1 Example with fish data from SERS
In this example we are interested in exploring data from a specific data resource – the Swedish Electrofishing Registry - SERS (Department of Aquatic Resources, SLU Aqua). This database has 2.8 M observations starting in the 1950’s.
SBDI is a collection of many biodiversity databases. We start by searching for the data resource we are interested in by using the function pick_filter()
. This is an interactive query guiding you through the many resources available to filtering your query (data resources, spatial layers, and curated species lists).

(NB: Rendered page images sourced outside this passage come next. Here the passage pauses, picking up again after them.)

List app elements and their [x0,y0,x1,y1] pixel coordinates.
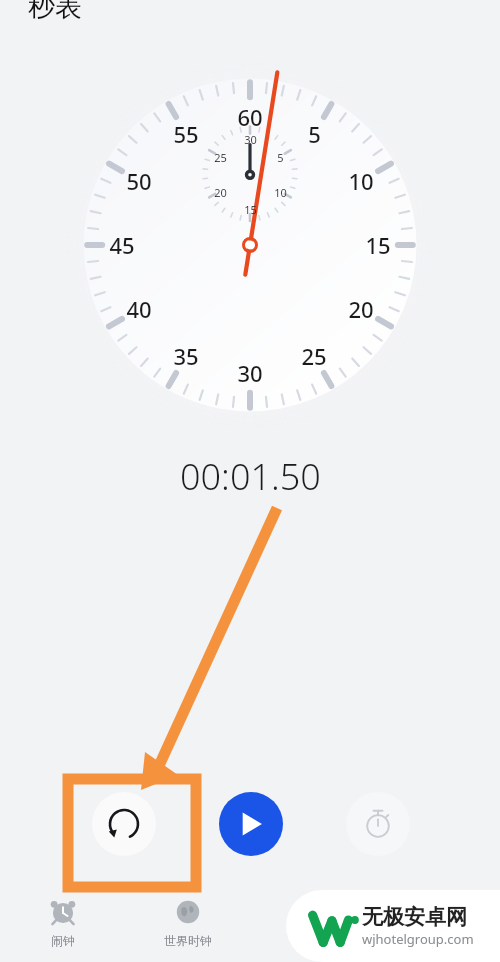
staticText: 20 [214,185,227,200]
staticText: 45 [109,230,135,260]
staticText: 25 [214,150,227,165]
staticText: 20 [348,294,374,324]
staticText: 30 [244,132,257,147]
staticText: 35 [173,341,199,371]
staticText: 25 [301,341,327,371]
button[interactable]: Start [219,792,283,856]
staticText: 无极安卓网 [362,904,467,930]
staticText: 10 [348,166,374,196]
staticText: 5 [308,119,321,149]
staticText: 55 [173,119,199,149]
button[interactable]: 计时器 [375,888,500,948]
staticText: 10 [274,185,287,200]
staticText: 60 [237,102,263,132]
button[interactable]: 世界时钟 [125,888,250,948]
staticText: 50 [126,166,152,196]
staticText: 40 [126,294,152,324]
staticText: 15 [365,230,391,260]
staticText: 00:01.50 [180,452,321,501]
staticText: 世界时钟 [164,933,212,948]
staticText: 闹钟 [51,933,75,948]
staticText: 30 [237,358,263,388]
staticText: wjhotelgroup.com [362,930,474,948]
staticText: 秒表 [28,0,82,24]
staticText: 秒表 [301,933,325,948]
button[interactable]: 闹钟 [0,888,125,948]
button[interactable]: Lap [346,792,410,856]
staticText: 15 [244,202,257,217]
staticText: 计时器 [420,933,456,948]
button[interactable]: Reset [92,792,156,856]
staticText: 5 [277,150,284,165]
button[interactable]: 秒表 [250,888,375,948]
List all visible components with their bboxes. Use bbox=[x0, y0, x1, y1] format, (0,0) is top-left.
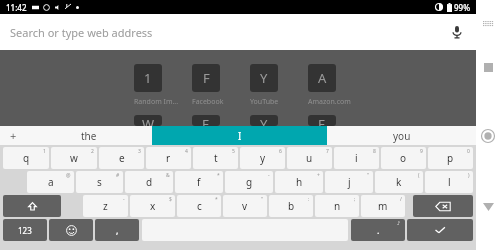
staticText: y bbox=[260, 151, 266, 165]
staticText: q bbox=[23, 151, 30, 165]
staticText: Amazon.com bbox=[308, 97, 351, 107]
staticText: + bbox=[10, 128, 17, 143]
staticText: Y bbox=[260, 69, 268, 87]
button[interactable]: the bbox=[26, 126, 152, 145]
staticText: w bbox=[70, 151, 78, 165]
staticText: h bbox=[296, 175, 303, 189]
staticText: ) bbox=[468, 172, 470, 179]
button[interactable]: e bbox=[99, 147, 144, 169]
button[interactable]: a bbox=[27, 171, 74, 193]
button[interactable]: l bbox=[425, 171, 473, 193]
button[interactable]: Voice search bbox=[446, 21, 468, 43]
staticText: , bbox=[116, 224, 119, 236]
button[interactable]: I bbox=[152, 126, 327, 145]
button[interactable]: n bbox=[315, 195, 359, 217]
staticText: + bbox=[317, 172, 320, 179]
staticText: E bbox=[202, 115, 210, 126]
button[interactable]: Emoji bbox=[49, 219, 93, 241]
button[interactable]: Add word bbox=[0, 126, 26, 145]
button[interactable]: w bbox=[51, 147, 97, 169]
button[interactable]: o bbox=[381, 147, 426, 169]
staticText: u bbox=[306, 151, 313, 165]
staticText: s bbox=[97, 175, 102, 189]
staticText: 7 bbox=[326, 148, 329, 155]
button[interactable]: z bbox=[83, 195, 128, 217]
button[interactable]: b bbox=[269, 195, 313, 217]
button[interactable]: q bbox=[3, 147, 49, 169]
staticText: ( bbox=[418, 172, 420, 179]
staticText: 6 bbox=[279, 148, 282, 155]
staticText: k bbox=[396, 175, 402, 189]
staticText: you bbox=[393, 129, 411, 143]
staticText: c bbox=[197, 199, 202, 213]
staticText: $ bbox=[169, 196, 172, 203]
staticText: " bbox=[367, 172, 370, 179]
button[interactable]: . bbox=[351, 219, 405, 241]
staticText: e bbox=[119, 151, 125, 165]
staticText: n bbox=[334, 199, 341, 213]
staticText: a bbox=[48, 175, 54, 189]
staticText: t bbox=[214, 151, 218, 165]
button[interactable]: r bbox=[146, 147, 191, 169]
button[interactable]: d bbox=[125, 171, 173, 193]
button[interactable]: Hide keyboard bbox=[478, 14, 498, 34]
staticText: x bbox=[150, 199, 156, 213]
button[interactable]: Enter bbox=[407, 219, 473, 241]
staticText: p bbox=[447, 151, 454, 165]
staticText: 8 bbox=[373, 148, 376, 155]
button[interactable]: W bbox=[134, 115, 162, 126]
staticText: 123 bbox=[18, 225, 32, 236]
button[interactable]: Shift bbox=[3, 195, 61, 217]
button[interactable]: f bbox=[175, 171, 223, 193]
staticText: 2 bbox=[91, 148, 94, 155]
staticText: j bbox=[348, 175, 351, 189]
button[interactable]: Home bbox=[477, 125, 499, 147]
button[interactable]: t bbox=[193, 147, 238, 169]
button[interactable]: g bbox=[225, 171, 273, 193]
staticText: . bbox=[377, 224, 380, 236]
staticText: / bbox=[400, 196, 402, 203]
staticText: f bbox=[197, 175, 201, 189]
button[interactable]: E bbox=[192, 115, 220, 126]
button[interactable]: Recent apps bbox=[478, 57, 498, 77]
staticText: F bbox=[203, 69, 210, 87]
button[interactable]: i bbox=[334, 147, 379, 169]
button[interactable]: F bbox=[192, 64, 250, 107]
button[interactable]: Backspace bbox=[413, 195, 473, 217]
staticText: " bbox=[261, 196, 264, 203]
button[interactable]: 123 bbox=[3, 219, 47, 241]
staticText: A bbox=[318, 69, 327, 87]
staticText: v bbox=[242, 199, 248, 213]
staticText: g bbox=[246, 175, 253, 189]
button[interactable]: 1 bbox=[134, 64, 192, 107]
staticText: - bbox=[123, 196, 125, 203]
button[interactable]: E bbox=[308, 115, 336, 126]
button[interactable]: you bbox=[327, 126, 476, 145]
button[interactable]: Y bbox=[250, 115, 278, 126]
button[interactable]: k bbox=[375, 171, 423, 193]
button[interactable]: m bbox=[361, 195, 405, 217]
staticText: : bbox=[308, 196, 310, 203]
button[interactable]: p bbox=[428, 147, 473, 169]
staticText: Y bbox=[260, 115, 268, 126]
staticText: o bbox=[400, 151, 407, 165]
button[interactable]: s bbox=[76, 171, 123, 193]
staticText: 99% bbox=[454, 2, 470, 13]
button[interactable]: v bbox=[223, 195, 267, 217]
button[interactable]: , bbox=[95, 219, 139, 241]
button[interactable]: x bbox=[130, 195, 175, 217]
button[interactable]: h bbox=[275, 171, 323, 193]
button[interactable]: c bbox=[177, 195, 221, 217]
button[interactable]: u bbox=[287, 147, 332, 169]
button[interactable]: j bbox=[325, 171, 373, 193]
button[interactable]: y bbox=[240, 147, 285, 169]
staticText: Facebook bbox=[192, 97, 224, 107]
staticText: z bbox=[103, 199, 108, 213]
button[interactable]: A bbox=[308, 64, 366, 107]
button[interactable]: Back bbox=[478, 197, 498, 217]
button[interactable]: Search or type web address bbox=[0, 14, 476, 50]
staticText: * bbox=[215, 196, 218, 203]
staticText: W bbox=[142, 115, 155, 126]
button[interactable]: Y bbox=[250, 64, 308, 107]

Follow the instructions. Your choices here would have been “in3” :arrow_right: “dr10” (data resource 10 = SERS). Your variable fq_str
will now contain a string “data_resource_uid:dr10”.
Note: the function pick_filter() is temporarily disabled until it could be adapted to the new galah framework.
But we are not interested in the complete database, we only want to look at the data from the last 10 years. For this we add another filter string. Both filter strings (for data resource and for time period) will be treated as AND factors.
Using the function sbdi_call()
we can now query for the observations fulfilling our filter.
xf <- sbdi_call() |>
filter(dataResourceUid == "dr10",
year >= 2014, year <= 2024) |>
atlas_occurrences()
## ---
## Source
## 1 SLU Aqua Institute of Freshwater Research Swedish Electrofishing Registry - SERS
## Freq
## 1 26907
1.1 Plotting data on a map
There are many other ways of producing spatial plots in R, for example you can quickly plot all the observations with plot()
:
data("swe_wgs84", package = "sbdi4r2", envir = environment())
plot(swe_wgs84[["Border"]]$geometry, col = "grey", border = NA)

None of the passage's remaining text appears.